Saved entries
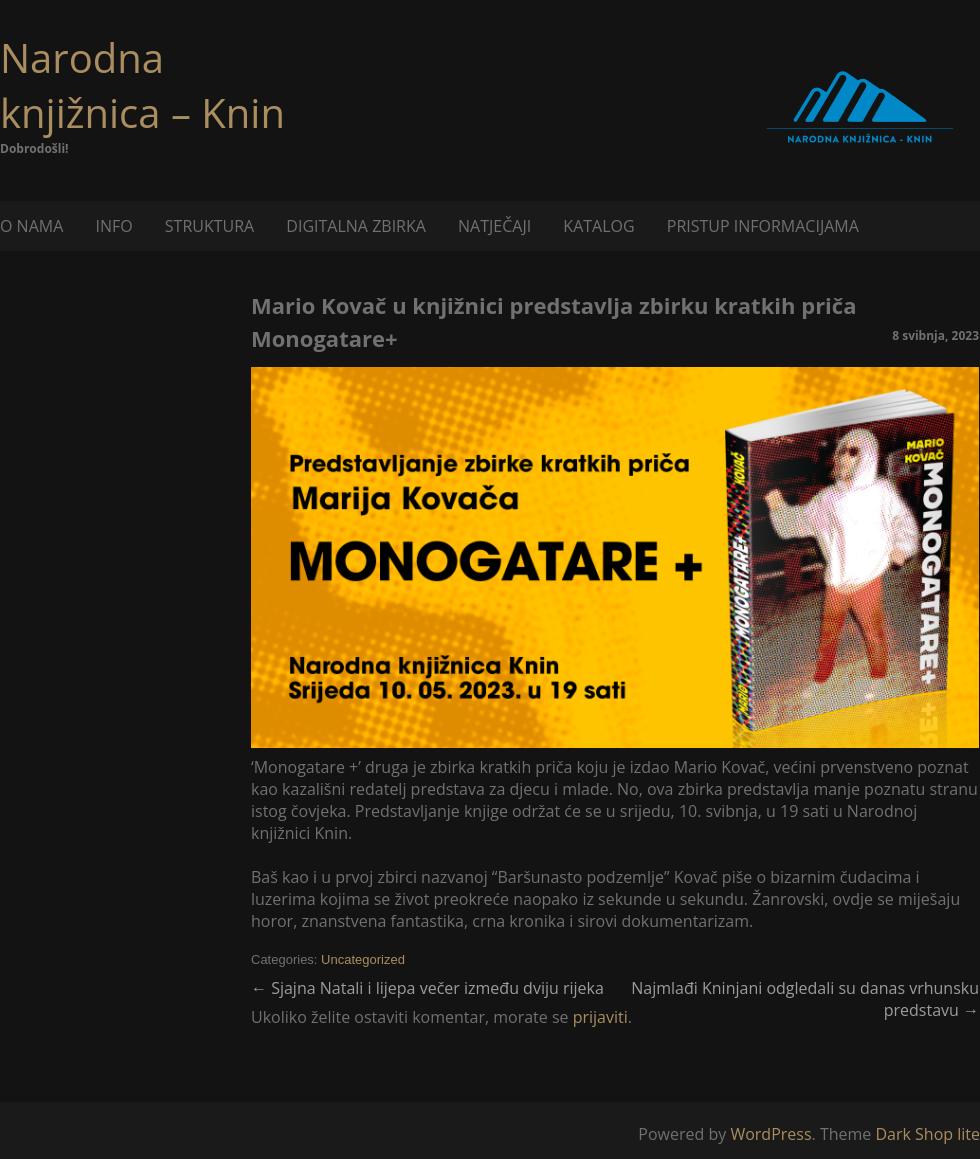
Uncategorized (363, 959)
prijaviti (600, 1017)
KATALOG (598, 226)
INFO (113, 226)
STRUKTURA (209, 226)
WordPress (770, 1134)
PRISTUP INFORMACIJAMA (763, 226)
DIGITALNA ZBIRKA (356, 226)
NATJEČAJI (494, 226)
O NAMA (31, 226)
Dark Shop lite (927, 1134)
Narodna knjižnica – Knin (142, 85)
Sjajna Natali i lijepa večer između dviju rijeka (427, 988)
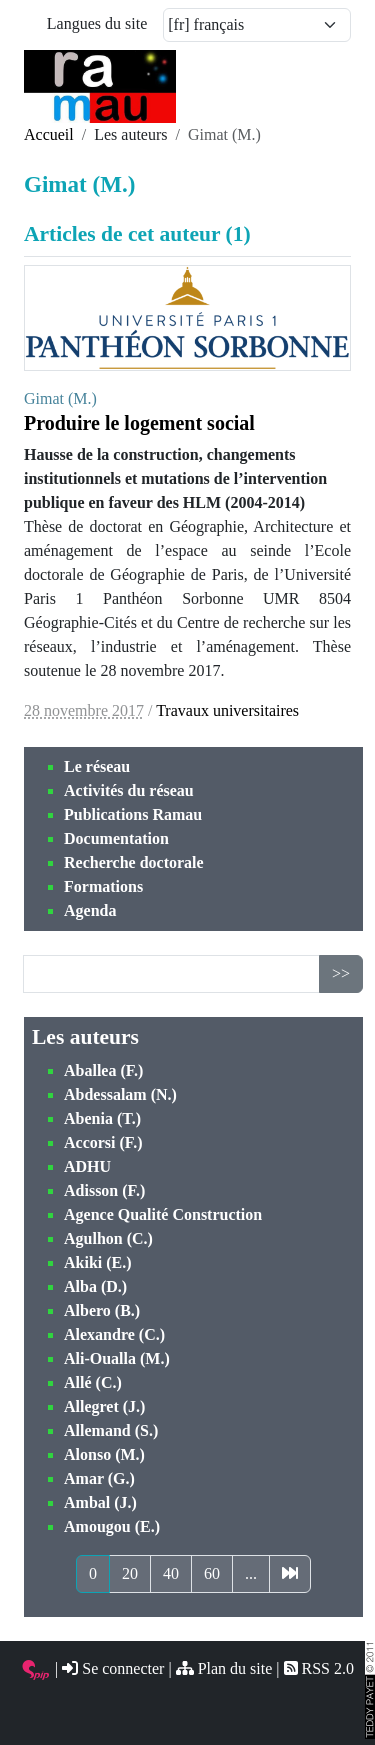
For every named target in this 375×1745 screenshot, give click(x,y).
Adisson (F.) (104, 1190)
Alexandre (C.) (114, 1334)
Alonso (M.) (104, 1454)
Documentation (116, 838)
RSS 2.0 (319, 1668)
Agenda (90, 910)
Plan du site (224, 1668)
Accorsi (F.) (103, 1142)
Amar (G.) (99, 1478)
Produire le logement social (139, 423)
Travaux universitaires (227, 710)
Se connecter (113, 1668)
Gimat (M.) (60, 398)
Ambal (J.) (100, 1502)
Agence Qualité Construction (163, 1214)
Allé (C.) (93, 1382)
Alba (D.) (95, 1286)
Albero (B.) (102, 1310)
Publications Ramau (133, 814)
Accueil (49, 134)
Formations (103, 886)
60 (212, 1573)
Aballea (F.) (103, 1070)
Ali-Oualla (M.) (117, 1358)
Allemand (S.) (111, 1430)
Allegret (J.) (104, 1406)
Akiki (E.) (98, 1262)
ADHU (87, 1166)
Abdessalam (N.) (120, 1094)
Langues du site (97, 23)
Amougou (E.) (112, 1526)
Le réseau (97, 766)
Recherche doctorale (134, 862)
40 (171, 1573)
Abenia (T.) (102, 1118)
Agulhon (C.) (108, 1238)
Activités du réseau (129, 790)
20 (130, 1573)
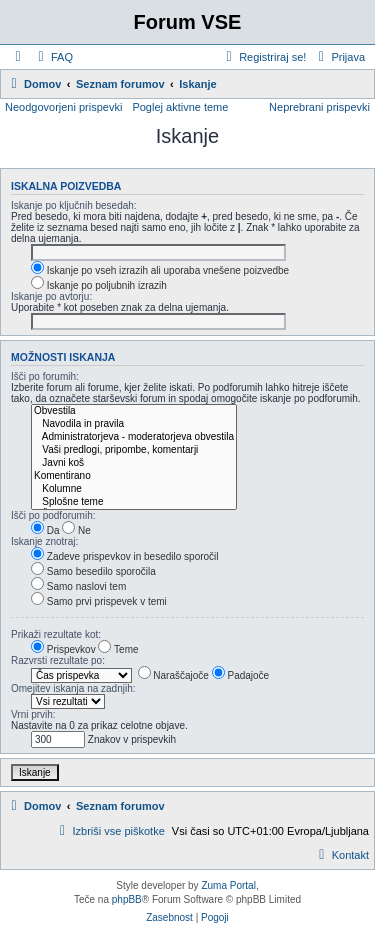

Aim of the task :: Pictures are to be omitted. The lines from the line holding "RSS 2.0 (319, 1668)" through the closing line of the data above are to be set down exactly, and nothing more.

Solution ::
RSS 2.0 (319, 1668)
Agenda (90, 910)
Plan du site (224, 1668)
Accorsi (F.) (103, 1142)
Amar (G.) (99, 1478)
Produire le logement social (139, 423)
Travaux universitaires (227, 710)
Se connecter (113, 1668)
Gimat (M.) (60, 398)
Ambal (J.) (100, 1502)
Agence Qualité Construction (163, 1214)
Allé (C.) (93, 1382)
Alba (D.) (95, 1286)
Albero (B.) (102, 1310)
Publications Ramau (133, 814)
Accueil (49, 134)
Formations (103, 886)
60 (212, 1573)
Aballea (F.) (103, 1070)
Ali-Oualla (M.) (117, 1358)
Allemand (S.) (111, 1430)
Allegret (J.) (104, 1406)
Akiki (E.) (98, 1262)
ADHU (87, 1166)
Abdessalam (N.) (120, 1094)
Langues du site (97, 23)
Amougou (E.) (112, 1526)
Le réseau (97, 766)
Recherche doctorale (134, 862)
40 (171, 1573)
Abenia (T.) (102, 1118)
Agulhon (C.) (108, 1238)
Activités du réseau (129, 790)
20 (130, 1573)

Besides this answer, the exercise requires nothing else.